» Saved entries
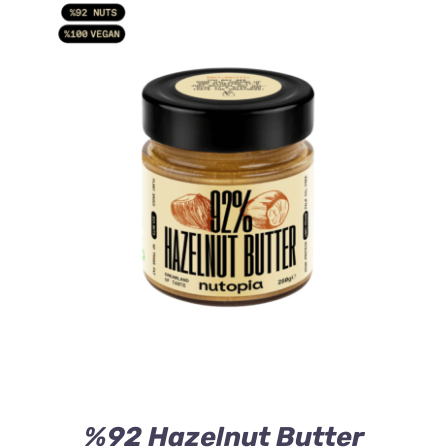
ADD TO CART
/
DETAILS
%92 Hazelnut Butter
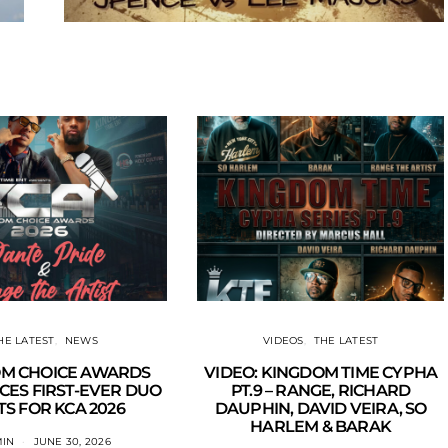
HE LATEST
NEWS
VIDEOS
THE LATEST
M CHOICE AWARDS
VIDEO: KINGDOM TIME CYPHA
ES FIRST-EVER DUO
PT.9 – RANGE, RICHARD
S FOR KCA 2026
DAUPHIN, DAVID VEIRA, SO
HARLEM & BARAK
IN
JUNE 30, 2026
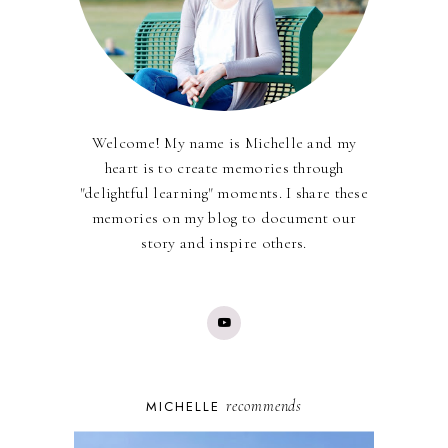
Welcome! My name is Michelle and my
heart is to create memories through
"delightful learning" moments. I share these
memories on my blog to document our
story and inspire others.
recommends
MICHELLE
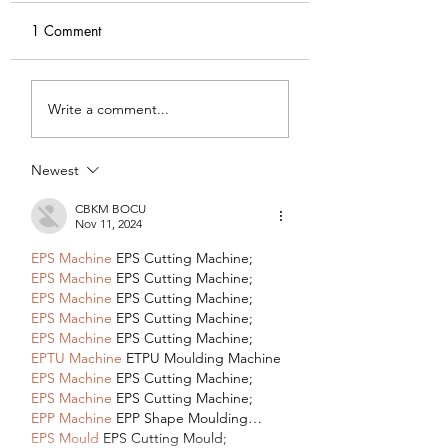
1 Comment
My Latest Make: A
Tips for Sewing M
Write a comment...
Tweed DIY Jacket
Vogue #8787 Dre
Newest
CBKM BOCU
Nov 11, 2024
EPS Machine
 EPS Cutting Machine;
EPS Machine
 EPS Cutting Machine;
EPS Machine
 EPS Cutting Machine;
EPS Machine
 EPS Cutting Machine;
EPS Machine
 EPS Cutting Machine;
EPTU Machine
 ETPU Moulding Machine
EPS Machine
 EPS Cutting Machine;
EPS Machine
 EPS Cutting Machine;
EPP Machine
 EPP Shape Moulding…
EPS Mould
 EPS Cutting Mould;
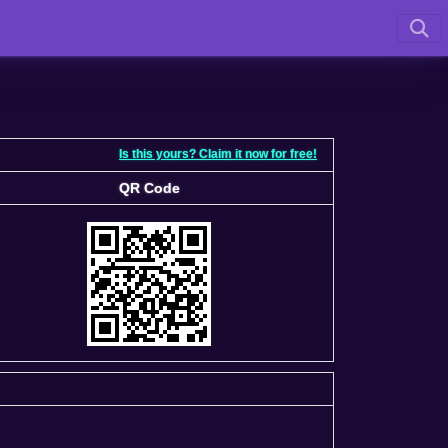
Is this yours? Claim it now for free!
QR Code
QR Code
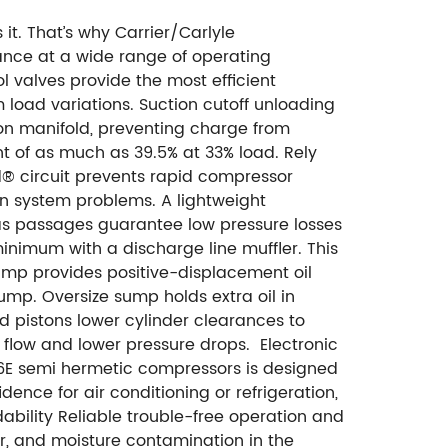
it. That’s why Carrier/Carlyle
ance at a wide range of operating
 valves provide the most efficient
load variations. Suction cutoff unloading
on manifold, preventing charge from
nt of as much as 39.5% at 33% load. Rely
d® circuit prevents rapid compressor
on system problems. A lightweight
gas passages guarantee low pressure losses
minimum with a discharge line muffler. This
pump provides positive-displacement oil
sump.
Oversize sump holds extra oil in
 pistons lower cylinder clearances to
t flow and lower pressure drops.
Electronic
, 06E semi hermetic compressors is designed
ence for air conditioning or refrigeration,
bility Reliable trouble-free operation and
air, and moisture contamination in the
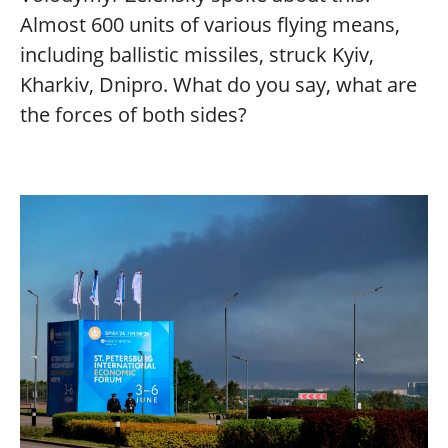
Almost 600 units of various flying means,
including ballistic missiles, struck Kyiv,
Kharkiv, Dnipro. What do you say, what are
the forces of both sides?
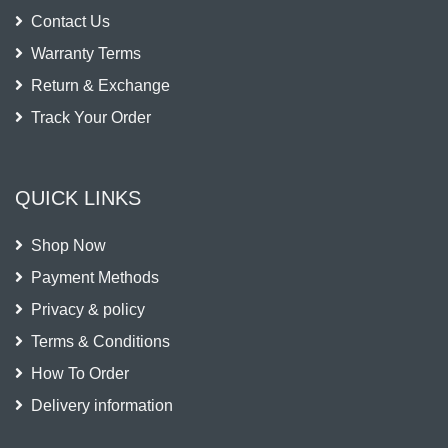
Contact Us
Warranty Terms
Return & Exchange
Track Your Order
QUICK LINKS
Shop Now
Payment Methods
Privacy & policy
Terms & Conditions
How To Order
Delivery information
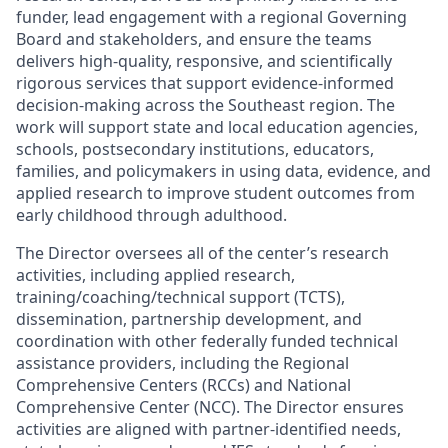
funder
, lead engagement with
a regional
Governing
Board and stakeholders, and ensure the
teams
delivers high-quality, responsive, and scientifically
rigorous services that support evidence-informed
decision-making across the Southeast region.
The
work will
support state
and
local education agencies,
schools, postsecondary institutions, educators,
families,
and policymakers in using data, evidence, and
applied research to improve student outcomes from
early childhood through adulthood.
The Director oversees
all
of
the center’s research
activities, including applied research,
training/coaching/technical support (TCTS),
dissemination, partnership development, and
coordination with other federally funded technical
assistance
providers, including the Regional
Comprehensive Centers (RCCs) and National
Comprehensive Center (NCC).
The Director ensures
activities are aligned with partner-identified needs,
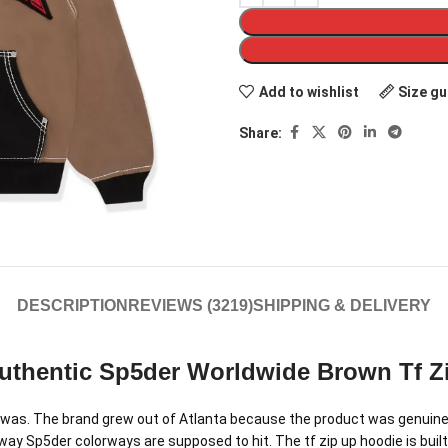
Add to wishlist
Size gu
Share:
DESCRIPTION
REVIEWS (3219)
SHIPPING & DELIVERY
uthentic Sp5der Worldwide Brown Tf Z
as. The brand grew out of Atlanta because the product was genuinely
y Sp5der colorways are supposed to hit. The tf zip up hoodie is built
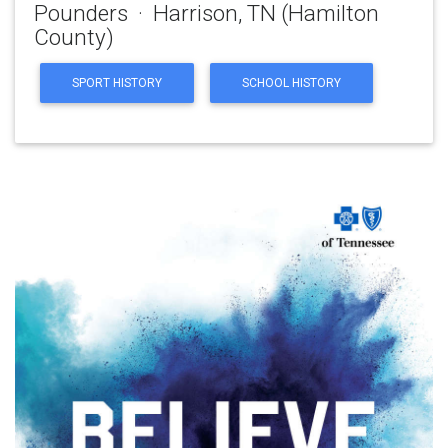
Pounders · Harrison, TN (Hamilton
County)
SPORT HISTORY
SCHOOL HISTORY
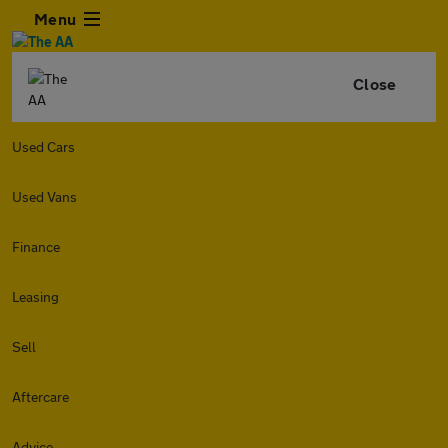
Menu
Close
Used Cars
Used Vans
Finance
Leasing
Sell
Aftercare
Advice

» Description of the task
Check every line above for the string "research" and state how many have it, with no other words.

» Answer for the task
3